Although The Head and the Heart has played in Boulder twice before, once in a backyard and once opening at the Boulder Theater, Sunday was the band’s first sold-out show headlining the Boulder Theater.
During Blitzen Trapper’s set, the theater was about three quarters full. There were hardly any seats in the balcony area overlooking the floor. People were standing along the walls in hopes of finding a spot. By the end of Blitzen Trapper’s set, the venue was packed, and seats were held by neighbors to ensure a place.
Jonathan Russell of The Head and the Heart performs at the Boulder Theater Sunday night. (CU Independent/Patrick Fort)
Among the patrons were older fans, many in their 50s, which is interesting compared to most shows college students attend. These fans, just like everyone else, couldn’t wait for The Head and the Heart to take the stage. When the band appeared on stage, excited voices could be heard shouting with the clapping.

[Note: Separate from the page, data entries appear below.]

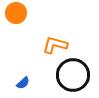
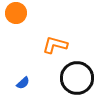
black circle: moved 4 px right, 3 px down
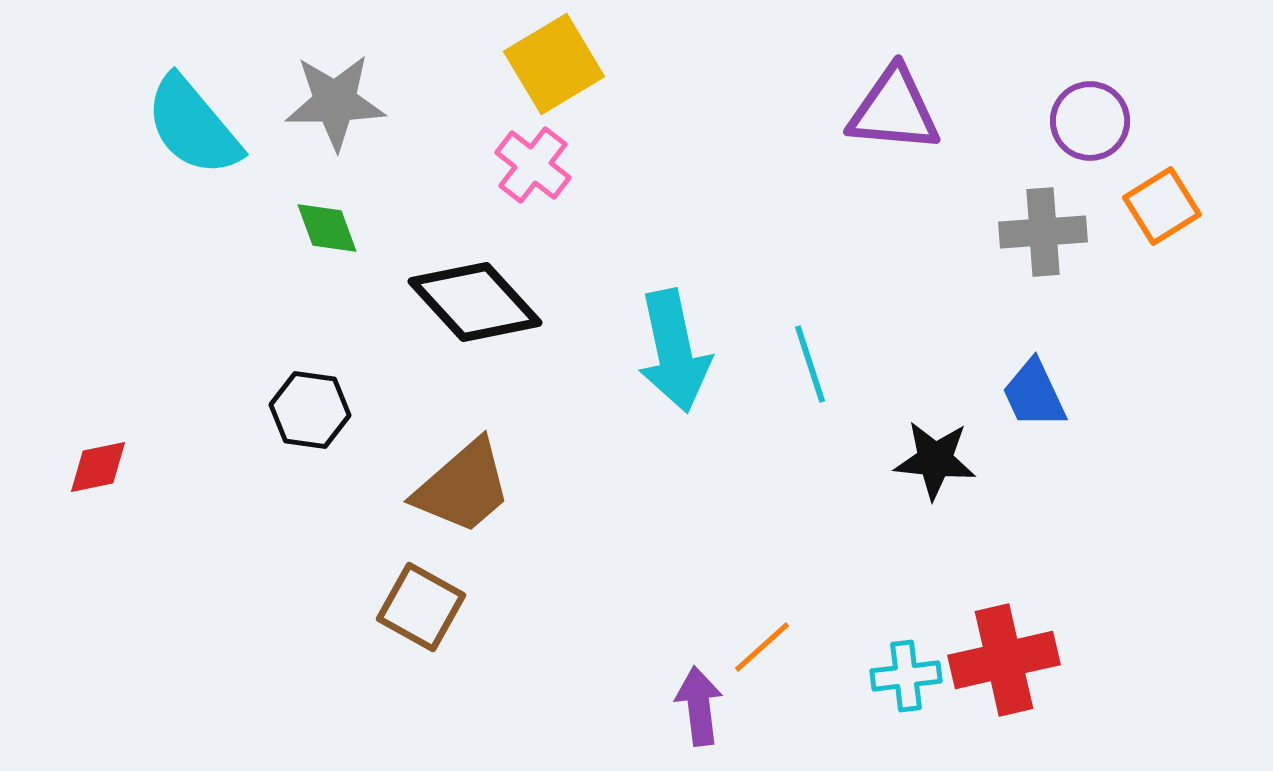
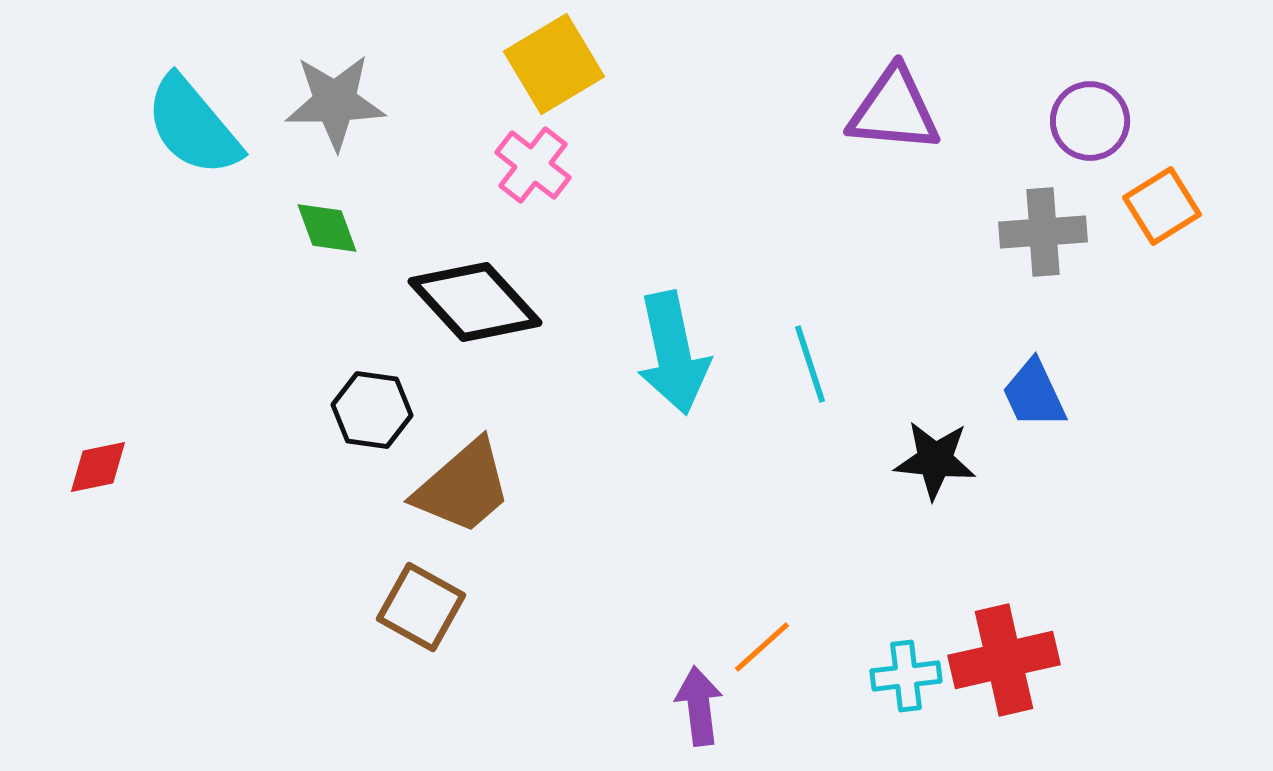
cyan arrow: moved 1 px left, 2 px down
black hexagon: moved 62 px right
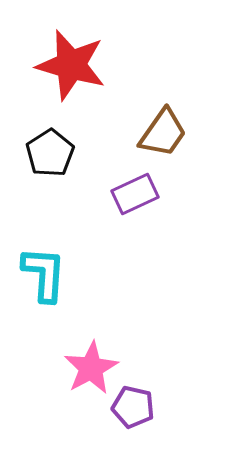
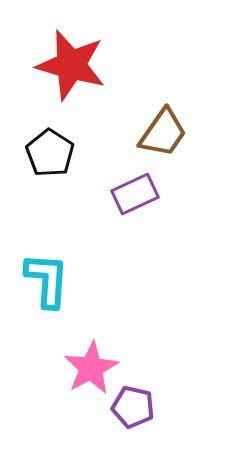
black pentagon: rotated 6 degrees counterclockwise
cyan L-shape: moved 3 px right, 6 px down
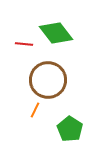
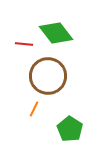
brown circle: moved 4 px up
orange line: moved 1 px left, 1 px up
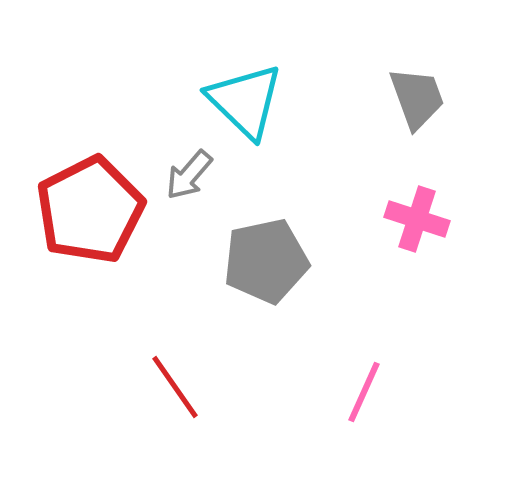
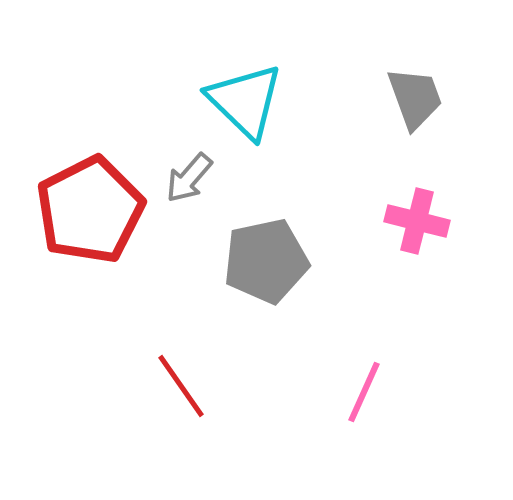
gray trapezoid: moved 2 px left
gray arrow: moved 3 px down
pink cross: moved 2 px down; rotated 4 degrees counterclockwise
red line: moved 6 px right, 1 px up
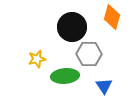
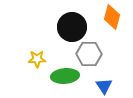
yellow star: rotated 12 degrees clockwise
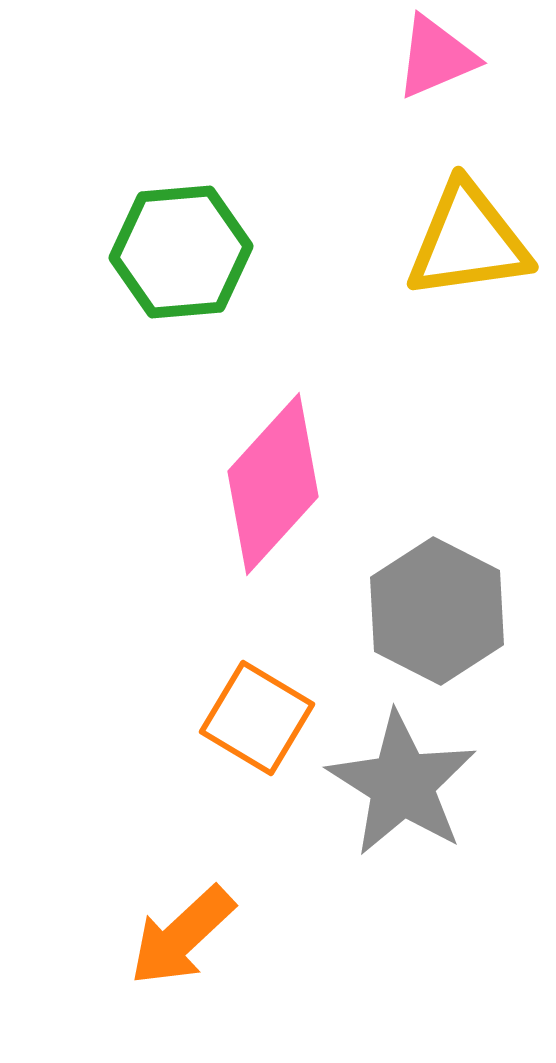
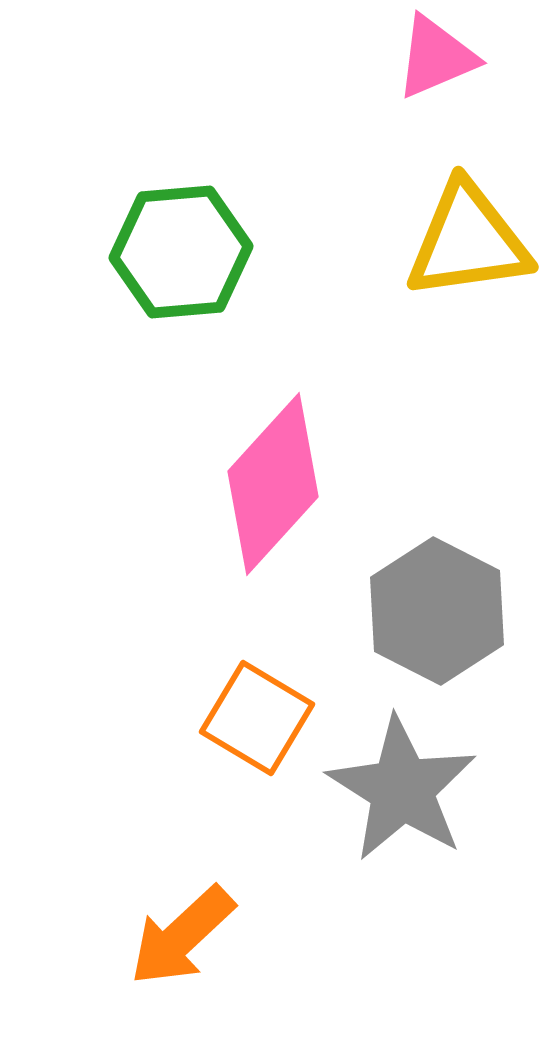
gray star: moved 5 px down
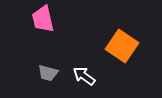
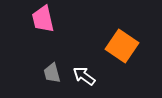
gray trapezoid: moved 4 px right; rotated 60 degrees clockwise
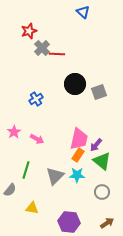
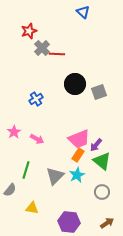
pink trapezoid: rotated 55 degrees clockwise
cyan star: rotated 28 degrees counterclockwise
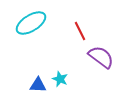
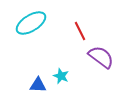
cyan star: moved 1 px right, 3 px up
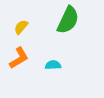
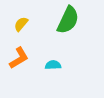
yellow semicircle: moved 3 px up
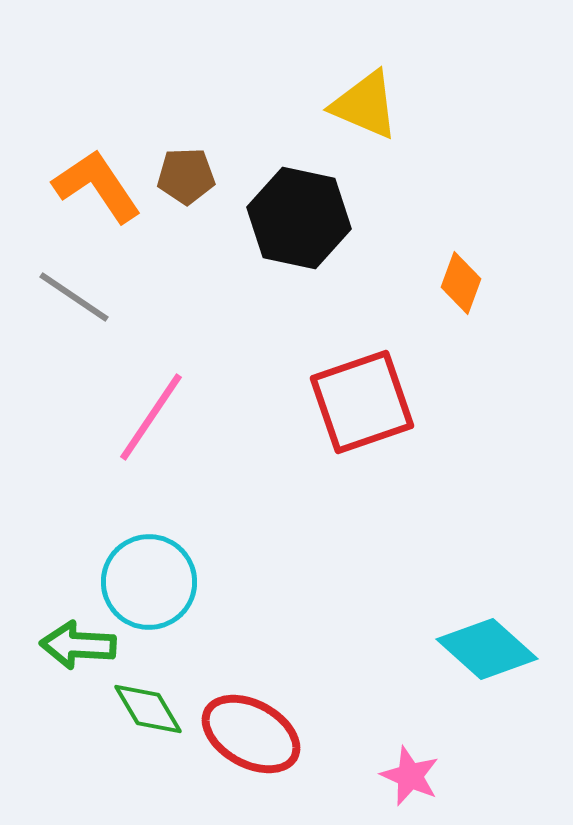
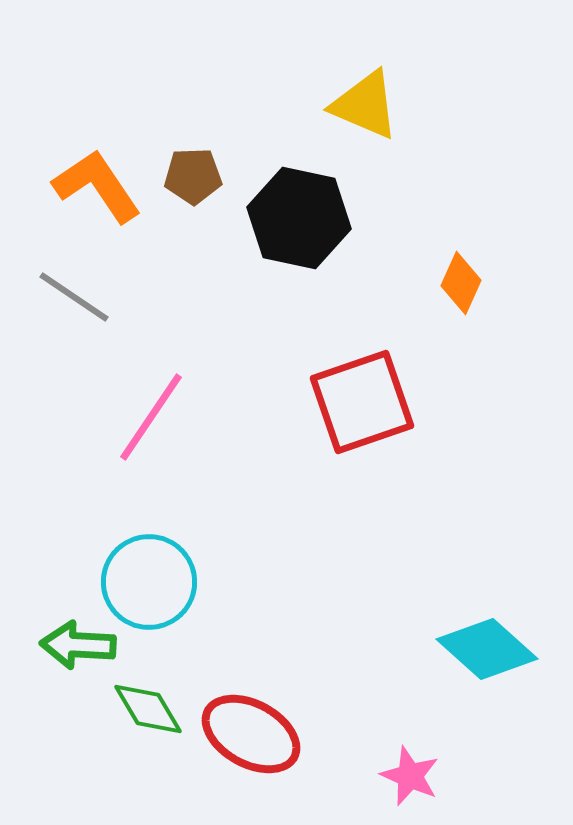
brown pentagon: moved 7 px right
orange diamond: rotated 4 degrees clockwise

Throughout The Head and The Heart’s set, the lighting was one of the most interesting parts. The lighting changed depending on who was emphasized during the song, but mainly focusing on the three vocalists Josiah Johnson, Jonathan Russell and Charity Rose Thielen.
At times the lights would shine upon the crowd, darkening the stage and highlighting the energy of the audience. Watching this from the balcony was intriguing. The lights would wave up and down around the theater, reaching my eyes and going back down in a sweep. With the darkened stage, the music was heard without any distractions. When the lights reappeared onstage, the musicians were jumping around getting each other excited.
As the music rose in energy, the crowd rose with it. As the music slowed down so did the energy of the crowd, mirroring what the artists wanted. Everything was on the same wavelength.
With every song, the feeling of the words and sounds of the instruments meshed without any rough changes or disruptive turns in the flow. One instrument that shined was Thielen’s violin, which sped up and slowed down, bringing intense energy and the attention of the crowd to the twisted melody.
The bond that the musicians share was apparent. They were all so in sync, encouraging one another when it was time to build up a part and when it was time to calm it down. It was like watching their own world that we were all allowed to be in on for just one night.
As the last song played, stomping began in the theater. The sound of the ground shaking could be heard even after the song stopped. After the first wave of stomping, more continued until Johnson came back on stage to play a song on his own, “Honey Come Home.”
He explained that it was a song he usually played in his room, so he imagined that his bed was in the theater, turning the venue into his imaginary bedroom. When his strumming began, all eyes and ears in the theater were on him. When the song ended, the rest of the band came onto the stage to play one last song together to end the evening.
For their first headlining show in Boulder, The Head and the Heart excelled and gave everyone a great evening before the school and work week, providing some great music and energy to carry them through the week.